Four mana is the most competitive slot in most decks—there are always powerful things to do and lots of options vying for your time. Reaper of the Wilds doesn’t appear to do any one thing all that well, but it has a bevy of underrated and useful abilities: Scry, situational Hexproof, and a reasonable body. This is either going to be a nightmarish midrange jack-of-all-trades going straight up to $5-$6 or a bulk rare. I’m gambling on the latter, but the former wouldn’t surprise me either. Please note that this is almost identical to my review of Deathrite Shaman, so if this turns out to be the same sort of deal, feel free to light me on fire.

Fearless Prediction: Future bulk rare.

Steam Augury – $2.99

  • How close will this card play to Fact or Fiction?
  • How much will the red mana requirement impact this card’s playability?

Let’s try to answer the first question as best we can without actually testing the card.

With each card, there are only two possible splits: 4/1 and 3/2. With Fact or Fiction, you’d only get a 4/1 split if your opponent were scared to death of the one card you likely needed. In those cases, you’d either get the card you wanted for sure or would get to draw four. Both outcomes were great.

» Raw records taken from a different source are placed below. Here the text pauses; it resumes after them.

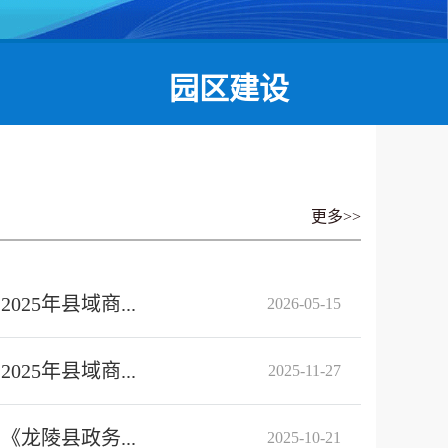
园区建设
更多>>
25年县域商...
2026-05-15
25年县域商...
2025-11-27
龙陵县政务...
2025-10-21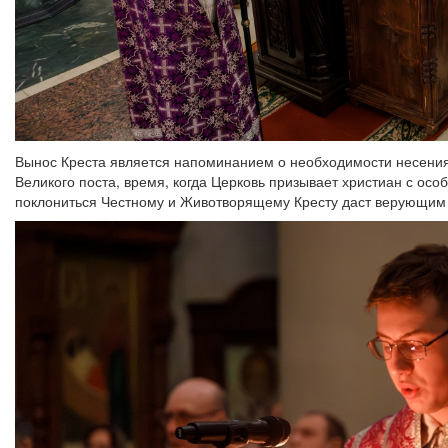
Вынос Креста является напоминанием о необходимости несения 
Великого поста, время, когда Церковь призывает христиан с осо
поклониться Честному и Животворящему Кресту даст верующим 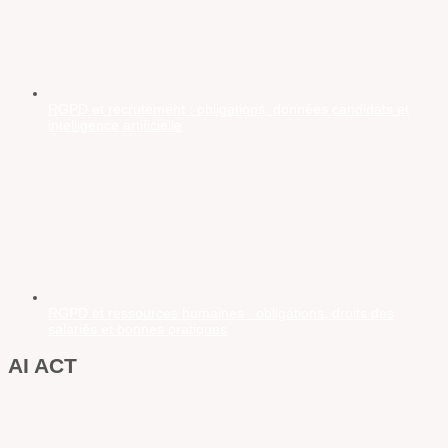
RGPD et recrutement : obligations, données candidats et
intelligence artificielle
RGPD et ressources humaines : obligations, droits des
salariés et bonnes pratiques
AI ACT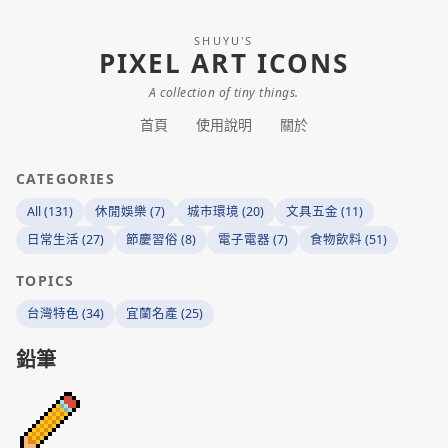
SHUYU'S
PIXEL ART ICONS
A collection of tiny things.
首頁
使用說明
關於
CATEGORIES
All (131)
休閒娛樂 (7)
城市環境 (20)
文具五金 (11)
日常生活 (27)
節慶習俗 (8)
電子電器 (7)
食物飲料 (51)
TOPICS
台灣特色 (34)
宜蘭名產 (25)
鉛筆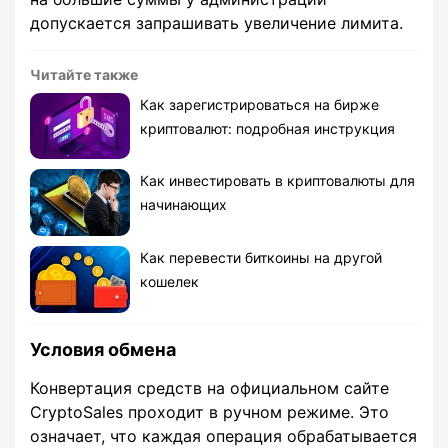
допускается запрашивать увеличение лимита.
Читайте также
Как зарегистрироваться на бирже
криптовалют: подробная инструкция
Как инвестировать в криптовалюты для
начинающих
Как перевести биткоины на другой
кошелек
Условия обмена
Конвертация средств на официальном сайте
CryptoSales проходит в ручном режиме. Это
означает, что каждая операция обрабатывается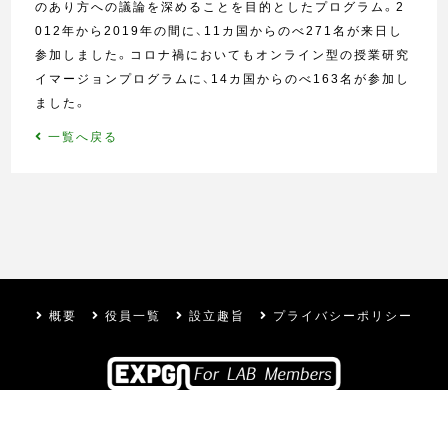
のあり方への議論を深めることを目的としたプログラム。
2
012
年から
2019
年の間に、
11
カ国からのべ
271
名が来日し
参加しました。コロナ禍においてもオンライン型の授業研究
イマージョンプログラムに、
14
カ国からのべ
163
名が参加し
ました。
一覧へ戻る
概要
役員一覧
設立趣旨
プライバシーポリシー
© 一般社団法人東京学芸大Explayground推進機構 /
国立大学法人 東京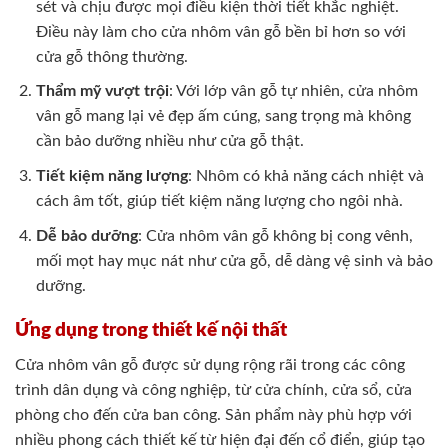
sét và chịu được mọi điều kiện thời tiết khắc nghiệt.
Điều này làm cho cửa nhôm vân gỗ bền bỉ hơn so với
cửa gỗ thông thường.
Thẩm mỹ vượt trội
: Với lớp vân gỗ tự nhiên, cửa nhôm
vân gỗ mang lại vẻ đẹp ấm cúng, sang trọng mà không
cần bảo dưỡng nhiều như cửa gỗ thật.
Tiết kiệm năng lượng
: Nhôm có khả năng cách nhiệt và
cách âm tốt, giúp tiết kiệm năng lượng cho ngôi nhà.
Dễ bảo dưỡng
: Cửa nhôm vân gỗ không bị cong vênh,
mối mọt hay mục nát như cửa gỗ, dễ dàng vệ sinh và bảo
dưỡng.
Ứng dụng trong thiết kế nội thất
Cửa nhôm vân gỗ được sử dụng rộng rãi trong các công
trình dân dụng và công nghiệp, từ cửa chính, cửa sổ, cửa
phòng cho đến cửa ban công. Sản phẩm này phù hợp với
nhiều phong cách thiết kế từ hiện đại đến cổ điển, giúp tạo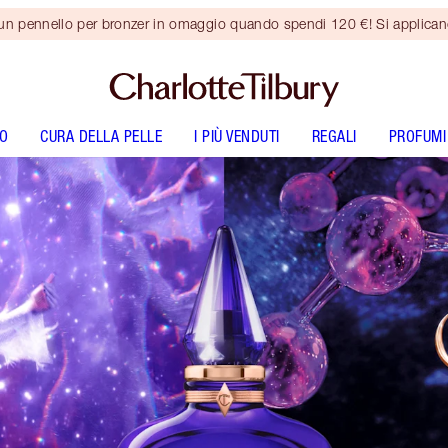
 un pennello per bronzer in omaggio quando spendi 120 €! Si applica
O
CURA DELLA PELLE
I PIÙ VENDUTI
REGALI
PROFUMI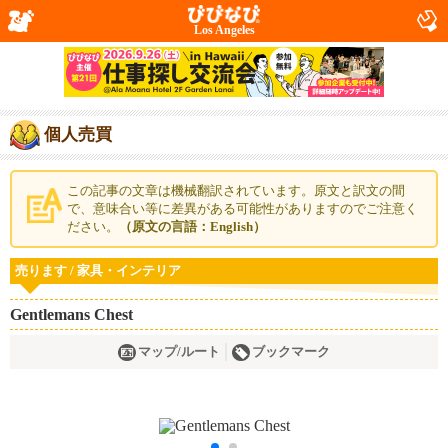
Los Angeles
個人売買
この記事の文章は機械翻訳されています。原文と訳文の間
で、意味合い等に差異がある可能性がありますのでご注意く
ださい。
（原文の言語：English）
売ります / 家具・インテリア
Gentlemans Chest
マップ/ルート
ブックマーク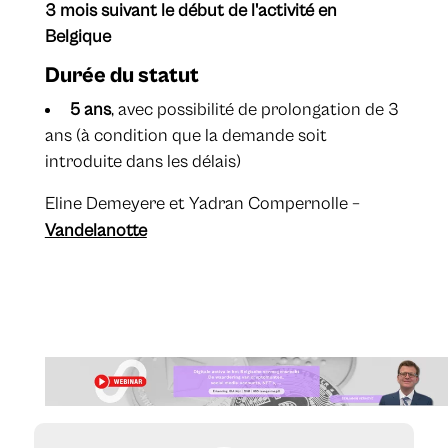
3 mois suivant le début de l'activité en
Belgique
Durée du statut
5 ans
, avec possibilité de prolongation de 3
ans (à condition que la demande soit
introduite dans les délais)
​Eline Demeyere et Yadran Compernolle –
Vandelanotte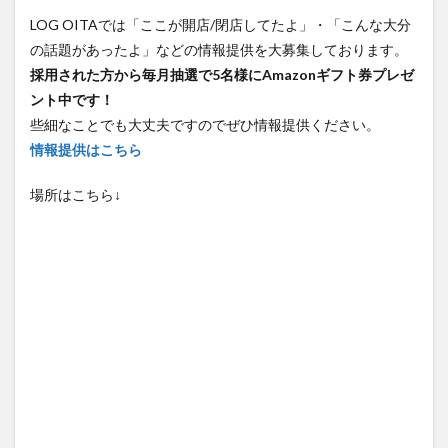
LOG OITAでは「ここが開店/閉店してたよ」・「こんな大分
の話題があったよ」などの情報提供を大募集しております。
採用された方から毎月抽選で5名様にAmazonギフト券プレゼ
ント中です！
些細なことでも大丈夫ですのでぜひ情報提供ください。
情報提供はこちら
場所はこちら↓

With Steam Augury, you’re only going to split 4/1 to try to psych your opponent out. This is going to be a sweet mind game, and I can’t wait to try to run the gambit. It’s slightly worse, but if you really do still need that one card, the outcome is still going to be good for you either way.

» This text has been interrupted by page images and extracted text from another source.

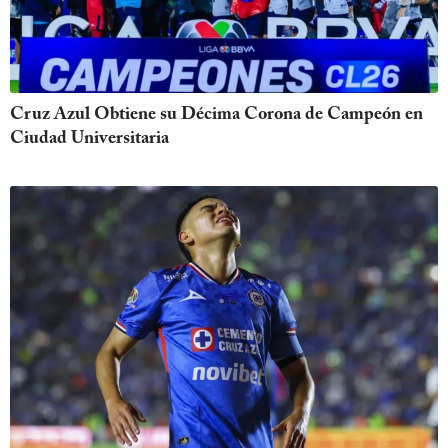
Cruz Azul Obtiene su Décima Corona de Campeón en
Ciudad Universitaria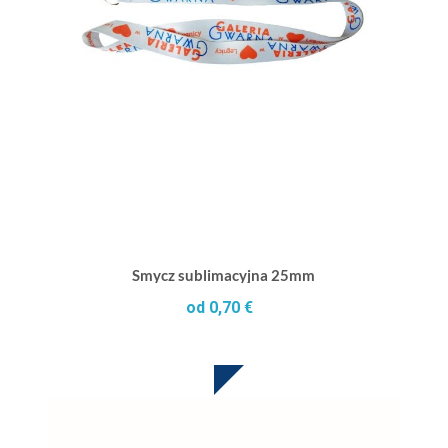
Smycz sublimacyjna 25mm
od 0,70 €
SUBLIMACJA W CENIE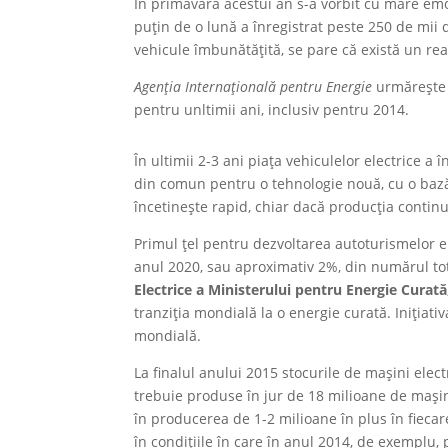
În primăvara acestui an s-a vorbit cu mare em
puțin de o lună a înregistrat peste 250 de mii 
vehicule îmbunătățită, se pare că există un re
Agenția Internațională pentru Energie
urmărește d
pentru unltimii ani, inclusiv pentru 2014.
În ultimii 2-3 ani piața vehiculelor electrice a 
din comun pentru o tehnologie nouă, cu o bază
încetinește rapid, chiar dacă producția contin
Primul țel pentru dezvoltarea autoturismelor e
anul 2020, sau aproximativ 2%, din numărul tota
Electrice a Ministerului pentru Energie Curată
tranziția mondială la o energie curată. Inițiat
mondială.
La finalul anului 2015 stocurile de mașini elec
trebuie produse în jur de 18 milioane de mașin
în producerea de 1-2 milioane în plus în fiecar
în condițiile în care în anul 2014, de exemplu,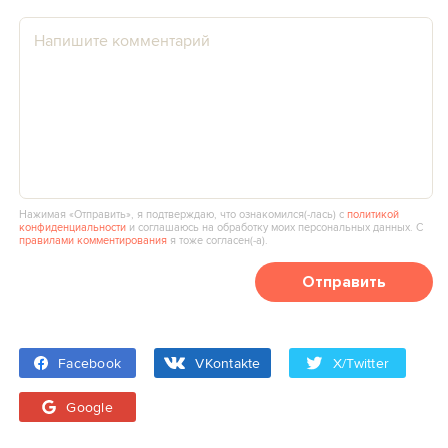
Нажимая «Отправить», я подтверждаю, что ознакомился(‑лась) с
политикой
конфиденциальности
и соглашаюсь на обработку моих персональных данных. С
правилами комментирования
я тоже согласен(‑а).
Отправить
Facebook
VKontakte
X/Twitter
Google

In a 3/2 situation, you were generally choosing between something like best spell + land and two worse spells + land or best spell + land and worse spell + two lands. Most of the time, getting either pile was pretty decent. In these cases, Steam Augury again is slightly worse but still just fine.

The best Fact or Fictions were when you played against someone terrible and they put the best two cards in the same pile or overrated something you didn’t actually need and gave you the card you wanted plus two bonus spells. This isn’t going to happen anymore unless you are a skilled bluffer. I can tell you this—Steam Augury will likely lead to more sweet bluff stories than any other card in recent memory.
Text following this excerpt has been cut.